Are you sure you're using the right operator here:

``````distance = sqrt((c-a)^2+(d-b)^2)
``````

Wouldn't it just be better to do:

``````float distance2 = (a*a) + (c * c); // square
distance = sqrt(distance2); // find the square root
cout << "The distance between the two points : "<< distance;

20, 20

40, 30

= 31.6228
``````

Seems right?

Quick response with good guidance. Thanks!
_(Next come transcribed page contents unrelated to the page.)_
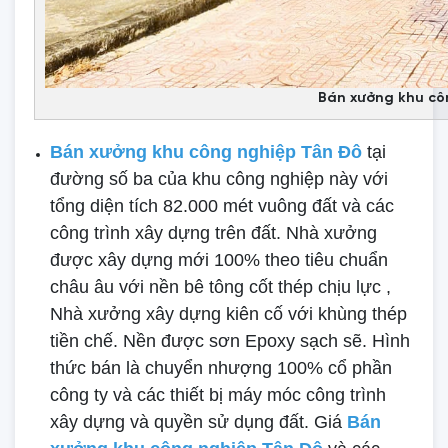
Bán xưởng khu cô
Bán xưởng khu công nghiệp Tân Đô
tại
đường số ba của khu công nghiệp này với
tổng diện tích 82.000 mét vuông đất và các
công trình xây dựng trên đất. Nhà xưởng
được xây dựng mới 100% theo tiêu chuẩn
châu âu với nền bê tông cốt thép chịu lực ,
Nhà xưởng xây dựng kiên cố với khùng thép
tiền chế. Nền được sơn Epoxy sạch sẽ. Hình
thức bán là chuyển nhượng 100% cổ phần
công ty và các thiết bị máy móc công trình
xây dựng và quyền sử dụng đất. Giá
Bán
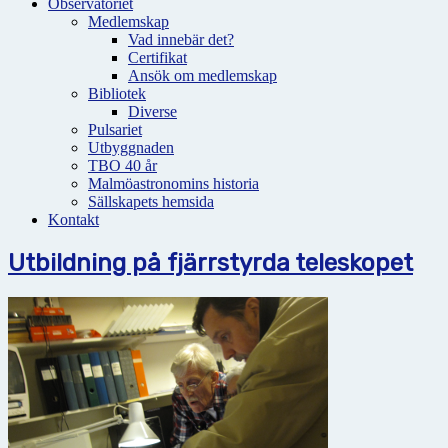
Observatoriet
Medlemskap
Vad innebär det?
Certifikat
Ansök om medlemskap
Bibliotek
Diverse
Pulsariet
Utbyggnaden
TBO 40 år
Malmöastronomins historia
Sällskapets hemsida
Kontakt
Utbildning på fjärrstyrda teleskopet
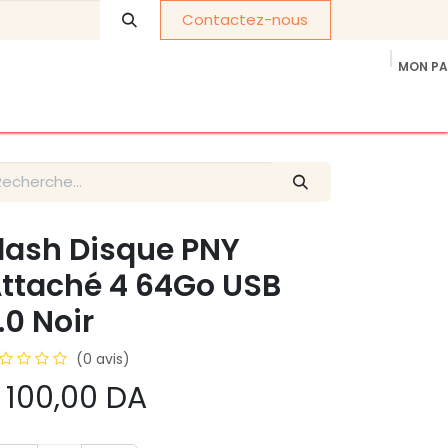
Contactez-nous
MON PA
os de nous
Cadeaux d'entreprise
politique de confidentia
lash Disque PNY
ttaché 4 64Go USB
.0 Noir
(0 avis)
 100,00
DA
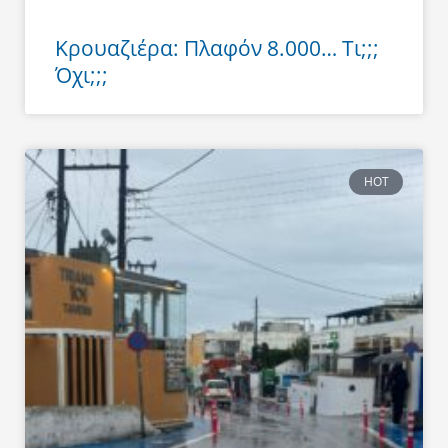
Κρουαζιέρα: Πλαφόν 8.000… Τι;;;
Όχι;;;
HOT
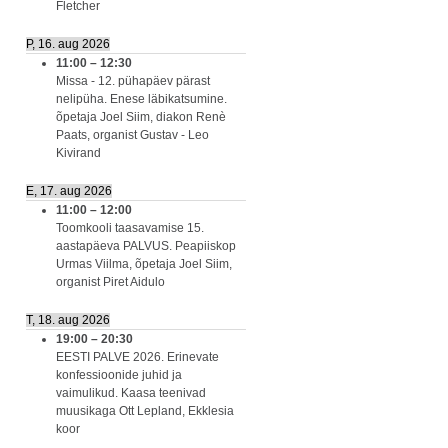
Fletcher
P, 16. aug 2026
11:00
–
12:30
Missa - 12. pühapäev pärast
nelipüha. Enese läbikatsumine.
õpetaja Joel Siim, diakon Renè
Paats, organist Gustav - Leo
Kivirand
E, 17. aug 2026
11:00
–
12:00
Toomkooli taasavamise 15.
aastapäeva PALVUS. Peapiiskop
Urmas Viilma, õpetaja Joel Siim,
organist Piret Aidulo
T, 18. aug 2026
19:00
–
20:30
EESTI PALVE 2026. Erinevate
konfessioonide juhid ja
vaimulikud. Kaasa teenivad
muusikaga Ott Lepland, Ekklesia
koor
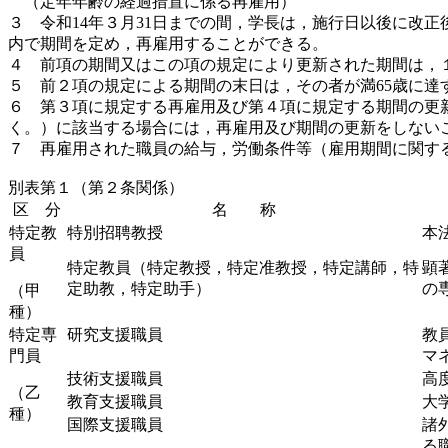
（定年年齢の経過措置に係る再雇用）
３ 令和14年３月31日までの間，学長は，施行日以後に改
内で期間を定め，再雇用することができる。
４ 前項の期間又はこの項の規定により更新された期間は，
５ 前２項の規定による期間の末日は，その者が満65歳に達
６ 第３項に規定する再雇用及び第４項に規定する期間の更
く。）に該当する場合には，再雇用及び期間の更新をしない
７ 再雇用された職員の給与，労働条件等（雇用期間に関す
別表第１（第２条関係）
区 分
名 称
特定教
特別招聘教授
本
員
特定教員（特定教授，特定准教授，特定講師，特
顕
定助教，特定助手）
の
（甲
種）
特定専
研究支援職員
教
門員
マ
技術支援職員
高
（乙
教育支援職員
大
種）
国際支援職員
諸
る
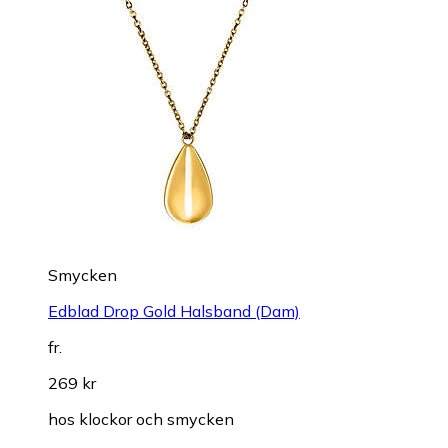
Smycken
Edblad Drop Gold Halsband (Dam)
fr.
269 kr
hos
klockor och smycken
Yeah, the problem is that ^ is not the exponent operator in c++. Rather a^b performs the bit xor operator on the two operands. As the bit xor operator requires two integer types to work (or even to make decent sense) it makes no sense to have it work on floats. Instead you have to find another way to implement exponents. (phorce gave the simplest solution to the ^2 problem, ie `a*a`)

Thanks for the quick replies. Phorce, my calculation could be wrong, but distance = 44.72 when values of 20, 20 and 40, 30 are used.

31.6, 44.7, both wrong.

Rikkie, your code, once corrected, gives the correct response of 22.36, which is 1/2 what you show above. What did you do?

One other point:
For C++, the math library is <cmath>, not <math.h>

I worte this program a while ago it uses functions however, it should give you the correct algorithm you are looking for:

``````#include <iostream>
#include <cmath>

using namespace std;

double Distance(int x1, int y1, int x2, int y2)
{
return sqrt((x2-x1)*(x2-x1) + (y2-y1)*(y2-y1));
}

int main(int argc, char *argv[]) {

int coord[2*2] = {20, 20,
40, 30};

cout << Distance(coord[0], coord[1], coord[2], coord[3]) << endl;

}
``````

@vmanes is right, the algorithm I gave was wrong (in the first instance) so apologies for this.